DATA Block Start

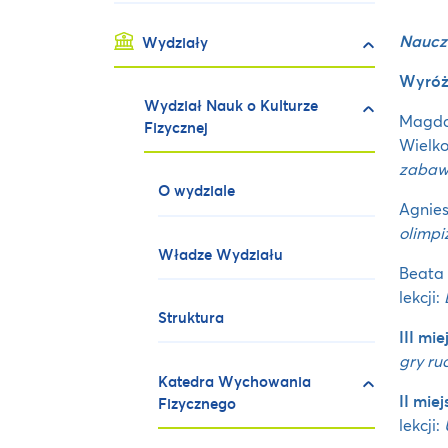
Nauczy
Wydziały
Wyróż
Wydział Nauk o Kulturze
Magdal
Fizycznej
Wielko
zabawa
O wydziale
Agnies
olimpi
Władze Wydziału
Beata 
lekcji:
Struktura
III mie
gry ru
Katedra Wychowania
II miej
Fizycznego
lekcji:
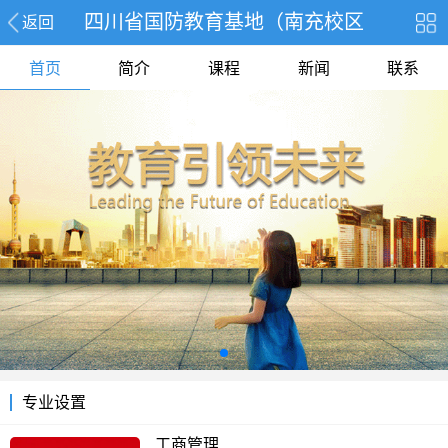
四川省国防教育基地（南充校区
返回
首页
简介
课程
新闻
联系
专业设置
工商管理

DATA Block End
DATA Block Start

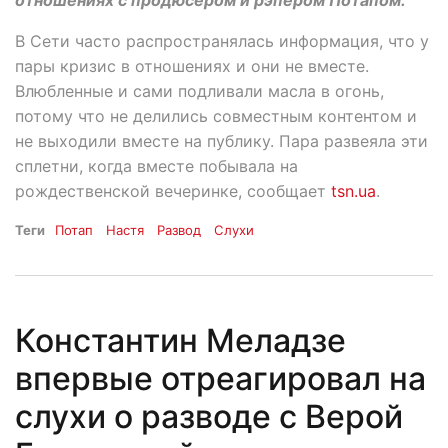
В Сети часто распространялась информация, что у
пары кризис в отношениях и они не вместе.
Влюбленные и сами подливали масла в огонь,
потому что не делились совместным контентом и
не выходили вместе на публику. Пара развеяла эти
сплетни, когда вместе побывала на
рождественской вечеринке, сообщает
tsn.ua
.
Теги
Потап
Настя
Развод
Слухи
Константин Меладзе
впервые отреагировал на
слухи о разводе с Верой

DATA Block End

EXERCISE DIRECTIONS: From the entries above, restate word for word the lines from the line containing "потому что не делились совместным контентом и" to the line containing "слухи о разводе с Верой", both ends included, and nothing more.

EXERCISE SOLUTION:
потому что не делились совместным контентом и
не выходили вместе на публику. Пара развеяла эти
сплетни, когда вместе побывала на
рождественской вечеринке, сообщает
tsn.ua
.
Теги
Потап
Настя
Развод
Слухи
Константин Меладзе
впервые отреагировал на
слухи о разводе с Верой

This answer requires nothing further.